» Work instruction
Print every entry exactly once more, omitting each picture.

» Source material
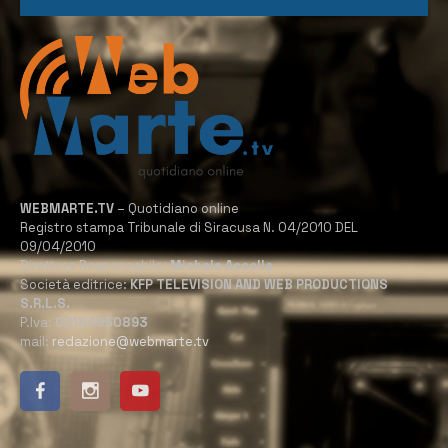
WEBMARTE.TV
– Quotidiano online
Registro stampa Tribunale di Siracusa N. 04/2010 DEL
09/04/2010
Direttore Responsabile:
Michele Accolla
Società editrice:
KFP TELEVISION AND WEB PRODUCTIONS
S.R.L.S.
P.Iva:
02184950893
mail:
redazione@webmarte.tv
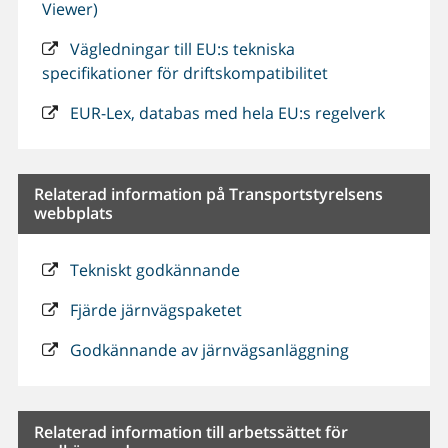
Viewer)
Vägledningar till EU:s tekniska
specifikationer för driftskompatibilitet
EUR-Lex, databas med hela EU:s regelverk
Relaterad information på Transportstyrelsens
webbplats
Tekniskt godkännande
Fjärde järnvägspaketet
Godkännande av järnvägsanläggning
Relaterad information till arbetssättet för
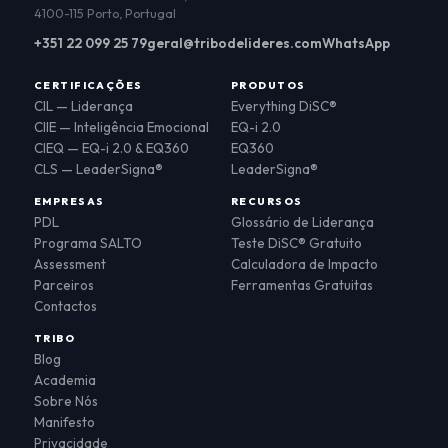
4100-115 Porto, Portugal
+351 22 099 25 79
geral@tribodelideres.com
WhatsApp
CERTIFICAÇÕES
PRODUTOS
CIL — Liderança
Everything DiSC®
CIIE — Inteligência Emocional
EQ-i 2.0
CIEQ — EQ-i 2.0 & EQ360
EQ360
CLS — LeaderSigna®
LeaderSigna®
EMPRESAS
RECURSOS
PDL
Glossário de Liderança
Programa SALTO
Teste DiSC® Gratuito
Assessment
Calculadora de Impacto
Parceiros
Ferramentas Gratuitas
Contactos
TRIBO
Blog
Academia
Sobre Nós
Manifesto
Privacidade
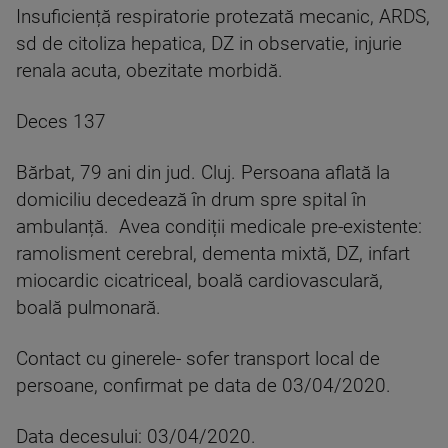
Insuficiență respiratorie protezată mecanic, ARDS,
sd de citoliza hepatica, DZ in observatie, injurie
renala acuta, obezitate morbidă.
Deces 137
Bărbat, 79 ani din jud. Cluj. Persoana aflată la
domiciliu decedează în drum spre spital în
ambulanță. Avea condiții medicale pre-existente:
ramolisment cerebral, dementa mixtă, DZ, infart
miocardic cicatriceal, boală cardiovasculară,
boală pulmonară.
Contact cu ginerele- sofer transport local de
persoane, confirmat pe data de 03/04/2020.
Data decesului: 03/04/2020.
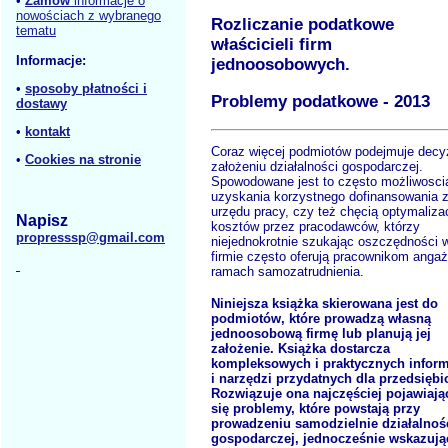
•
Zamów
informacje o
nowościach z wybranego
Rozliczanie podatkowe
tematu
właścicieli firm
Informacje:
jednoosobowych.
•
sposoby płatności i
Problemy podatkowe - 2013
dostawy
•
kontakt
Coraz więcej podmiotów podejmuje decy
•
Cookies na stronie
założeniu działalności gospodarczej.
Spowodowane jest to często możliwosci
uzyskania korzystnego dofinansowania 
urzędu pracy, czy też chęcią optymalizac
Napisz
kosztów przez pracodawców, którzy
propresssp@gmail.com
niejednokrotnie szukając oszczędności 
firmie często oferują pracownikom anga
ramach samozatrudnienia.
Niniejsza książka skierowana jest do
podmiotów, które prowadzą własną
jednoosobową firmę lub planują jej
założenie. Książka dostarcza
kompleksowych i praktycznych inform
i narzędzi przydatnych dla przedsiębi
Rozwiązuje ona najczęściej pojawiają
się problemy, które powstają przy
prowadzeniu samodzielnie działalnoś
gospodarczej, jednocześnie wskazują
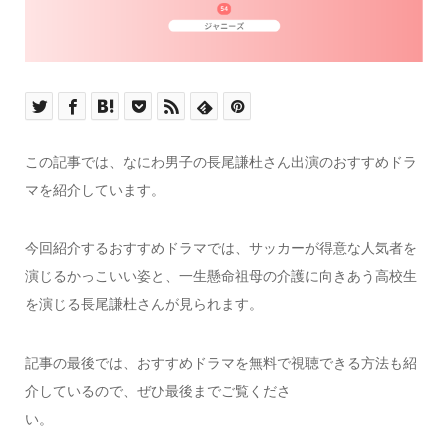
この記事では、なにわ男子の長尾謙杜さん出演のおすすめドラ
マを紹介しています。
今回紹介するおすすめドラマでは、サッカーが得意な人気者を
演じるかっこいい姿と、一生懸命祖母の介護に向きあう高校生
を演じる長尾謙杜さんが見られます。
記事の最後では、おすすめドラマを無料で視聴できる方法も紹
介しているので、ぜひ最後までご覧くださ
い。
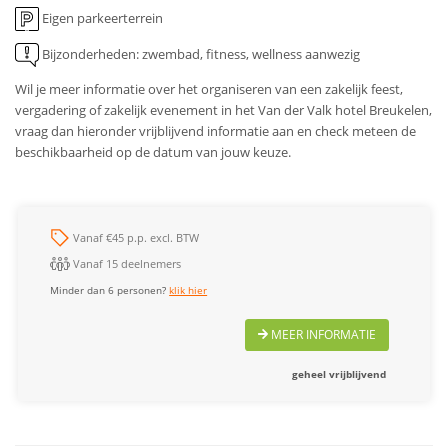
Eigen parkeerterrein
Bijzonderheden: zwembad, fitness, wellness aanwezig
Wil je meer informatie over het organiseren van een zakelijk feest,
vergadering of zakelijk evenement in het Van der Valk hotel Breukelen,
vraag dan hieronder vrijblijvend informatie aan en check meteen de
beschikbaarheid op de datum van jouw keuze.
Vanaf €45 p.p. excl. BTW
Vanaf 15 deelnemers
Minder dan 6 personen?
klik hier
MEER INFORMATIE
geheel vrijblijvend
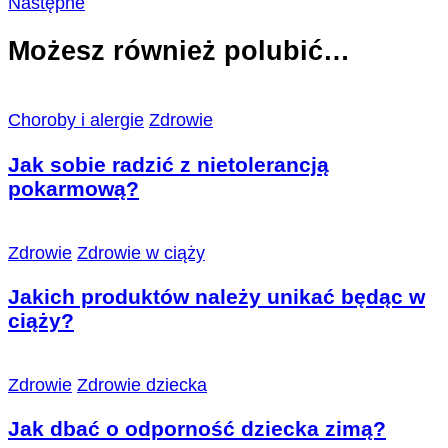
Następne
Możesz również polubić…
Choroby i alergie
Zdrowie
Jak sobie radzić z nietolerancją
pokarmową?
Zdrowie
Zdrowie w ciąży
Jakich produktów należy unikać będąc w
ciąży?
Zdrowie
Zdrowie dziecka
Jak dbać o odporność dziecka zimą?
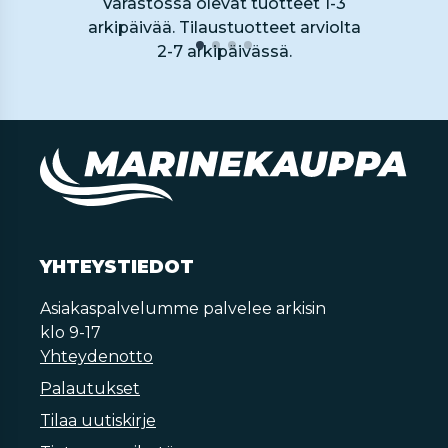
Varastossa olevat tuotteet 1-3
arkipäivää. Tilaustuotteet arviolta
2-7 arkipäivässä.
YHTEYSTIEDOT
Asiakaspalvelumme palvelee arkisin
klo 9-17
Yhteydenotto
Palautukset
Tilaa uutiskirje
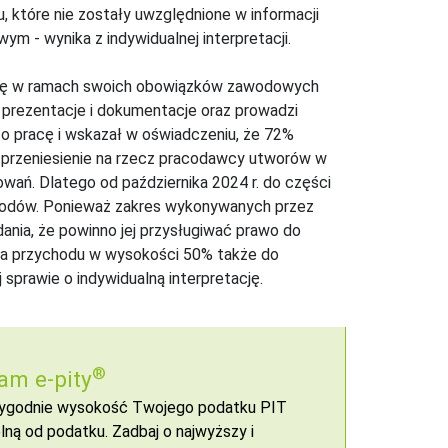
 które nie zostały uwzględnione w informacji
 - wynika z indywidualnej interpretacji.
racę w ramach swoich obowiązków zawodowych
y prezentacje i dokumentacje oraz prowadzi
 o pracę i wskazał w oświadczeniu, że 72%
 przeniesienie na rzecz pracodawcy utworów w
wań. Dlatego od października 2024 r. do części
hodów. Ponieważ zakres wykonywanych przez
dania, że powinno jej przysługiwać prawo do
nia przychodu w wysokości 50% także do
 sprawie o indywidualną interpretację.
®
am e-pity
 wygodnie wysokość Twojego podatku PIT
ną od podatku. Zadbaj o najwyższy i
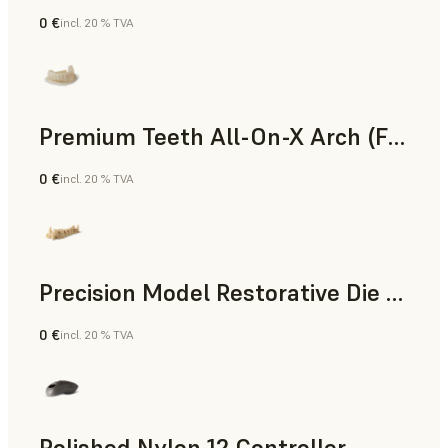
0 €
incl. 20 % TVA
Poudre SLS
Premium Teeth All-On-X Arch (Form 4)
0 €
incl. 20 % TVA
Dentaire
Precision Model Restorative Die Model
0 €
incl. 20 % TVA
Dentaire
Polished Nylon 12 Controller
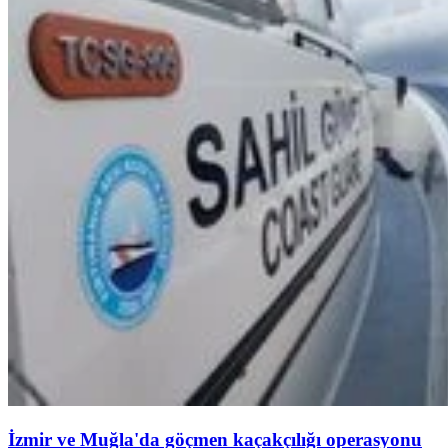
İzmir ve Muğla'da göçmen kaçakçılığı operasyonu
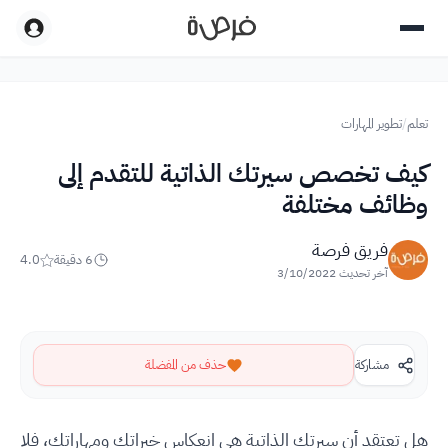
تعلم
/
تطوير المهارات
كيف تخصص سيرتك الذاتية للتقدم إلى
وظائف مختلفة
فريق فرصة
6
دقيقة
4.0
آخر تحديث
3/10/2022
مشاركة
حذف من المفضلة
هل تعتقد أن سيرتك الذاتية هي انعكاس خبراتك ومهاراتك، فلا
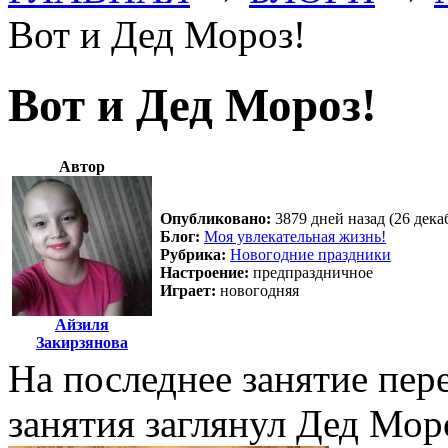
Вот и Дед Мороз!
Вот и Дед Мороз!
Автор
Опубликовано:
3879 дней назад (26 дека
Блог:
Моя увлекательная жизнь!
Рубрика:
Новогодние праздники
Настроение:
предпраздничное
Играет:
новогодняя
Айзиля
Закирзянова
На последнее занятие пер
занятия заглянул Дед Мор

» Your solution
WEBMARTE.TV
– Quotidiano online
Registro stampa Tribunale di Siracusa N. 04/2010 DEL
09/04/2010
Direttore Responsabile:
Michele Accolla
Società editrice:
KFP TELEVISION AND WEB PRODUCTIONS
S.R.L.S.
P.Iva:
02184950893
mail:
redazione@webmarte.tv
Viewer)
Vägledningar till EU:s tekniska
specifikationer för driftskompatibilitet
EUR-Lex, databas med hela EU:s regelverk
Relaterad information på Transportstyrelsens
webbplats
Tekniskt godkännande
Fjärde järnvägspaketet
Godkännande av järnvägsanläggning
Relaterad information till arbetssättet för
4100-115 Porto, Portugal
+351 22 099 25 79
geral@tribodelideres.com
WhatsApp
CERTIFICAÇÕES
PRODUTOS
CIL — Liderança
Everything DiSC®
CIIE — Inteligência Emocional
EQ-i 2.0
CIEQ — EQ-i 2.0 & EQ360
EQ360
CLS — LeaderSigna®
LeaderSigna®
EMPRESAS
RECURSOS
PDL
Glossário de Liderança
Programa SALTO
Teste DiSC® Gratuito
Assessment
Calculadora de Impacto
Parceiros
Ferramentas Gratuitas
Contactos
TRIBO
Blog
Academia
Sobre Nós
Manifesto
Privacidade
Insuficiență respiratorie protezată mecanic, ARDS,
sd de citoliza hepatica, DZ in observatie, injurie
renala acuta, obezitate morbidă.
Deces 137
Bărbat, 79 ani din jud. Cluj. Persoana aflată la
domiciliu decedează în drum spre spital în
ambulanță. Avea condiții medicale pre-existente:
ramolisment cerebral, dementa mixtă, DZ, infart
miocardic cicatriceal, boală cardiovasculară,
boală pulmonară.
Contact cu ginerele- sofer transport local de
persoane, confirmat pe data de 03/04/2020.
Data decesului: 03/04/2020.
•
Zamów
informacje o
nowościach z wybranego
Rozliczanie podatkowe
tematu
właścicieli firm
Informacje:
jednoosobowych.
•
sposoby płatności i
Problemy podatkowe - 2013
dostawy
•
kontakt
Coraz więcej podmiotów podejmuje decy
•
Cookies na stronie
założeniu działalności gospodarczej.
Spowodowane jest to często możliwosci
uzyskania korzystnego dofinansowania 
urzędu pracy, czy też chęcią optymalizac
Napisz
kosztów przez pracodawców, którzy
propresssp@gmail.com
niejednokrotnie szukając oszczędności 
firmie często oferują pracownikom anga
ramach samozatrudnienia.
Niniejsza książka skierowana jest do
podmiotów, które prowadzą własną
jednoosobową firmę lub planują jej
założenie. Książka dostarcza
kompleksowych i praktycznych inform
i narzędzi przydatnych dla przedsiębi
Rozwiązuje ona najczęściej pojawiają
się problemy, które powstają przy
prowadzeniu samodzielnie działalnoś
gospodarczej, jednocześnie wskazują
この記事では、なにわ男子の長尾謙杜さん出演のおすすめドラ
マを紹介しています。
今回紹介するおすすめドラマでは、サッカーが得意な人気者を
演じるかっこいい姿と、一生懸命祖母の介護に向きあう高校生
を演じる長尾謙杜さんが見られます。
記事の最後では、おすすめドラマを無料で視聴できる方法も紹
介しているので、ぜひ最後までご覧くださ
い。
Eigen parkeerterrein
Bijzonderheden: zwembad, fitness, wellness aanwezig
Wil je meer informatie over het organiseren van een zakelijk feest,
vergadering of zakelijk evenement in het Van der Valk hotel Breukelen,
vraag dan hieronder vrijblijvend informatie aan en check meteen de
beschikbaarheid op de datum van jouw keuze.
Vanaf €45 p.p. excl. BTW
Vanaf 15 deelnemers
Minder dan 6 personen?
klik hier
MEER INFORMATIE
geheel vrijblijvend
Następne
Możesz również polubić…
Choroby i alergie
Zdrowie
Jak sobie radzić z nietolerancją
pokarmową?
Zdrowie
Zdrowie w ciąży
Jakich produktów należy unikać będąc w
ciąży?
Zdrowie
Zdrowie dziecka
Jak dbać o odporność dziecka zimą?
Varastossa olevat tuotteet 1-3
arkipäivää. Tilaustuotteet arviolta
2-7 arkipäivässä.
YHTEYSTIEDOT
Asiakaspalvelumme palvelee arkisin
klo 9-17
Yhteydenotto
Palautukset
Tilaa uutiskirje
 które nie zostały uwzględnione w informacji
 - wynika z indywidualnej interpretacji.
racę w ramach swoich obowiązków zawodowych
y prezentacje i dokumentacje oraz prowadzi
 o pracę i wskazał w oświadczeniu, że 72%
 przeniesienie na rzecz pracodawcy utworów w
wań. Dlatego od października 2024 r. do części
hodów. Ponieważ zakres wykonywanych przez
dania, że powinno jej przysługiwać prawo do
nia przychodu w wysokości 50% także do
 sprawie o indywidualną interpretację.
®
am e-pity
 wygodnie wysokość Twojego podatku PIT
ną od podatku. Zadbaj o najwyższy i
0 €
incl. 20 % TVA
Poudre SLS
Premium Teeth All-On-X Arch (Form 4)
0 €
incl. 20 % TVA
Dentaire
Precision Model Restorative Die Model
0 €
incl. 20 % TVA
Dentaire
Polished Nylon 12 Controller
İzmir ve Muğla'da göçmen kaçakçılığı operasyonu
تعلم
/
تطوير المهارات
كيف تخصص سيرتك الذاتية للتقدم إلى
وظائف مختلفة
فريق فرصة
6
دقيقة
4.0
آخر تحديث
3/10/2022
مشاركة
حذف من المفضلة
هل تعتقد أن سيرتك الذاتية هي انعكاس خبراتك ومهاراتك، فلا
Вот и Дед Мороз!
Вот и Дед Мороз!
Автор
Опубликовано:
3879 дней назад (26 дека
Блог:
Моя увлекательная жизнь!
Рубрика:
Новогодние праздники
Настроение:
предпраздничное
Играет:
новогодняя
Айзиля
Закирзянова
На последнее занятие пер
занятия заглянул Дед Мор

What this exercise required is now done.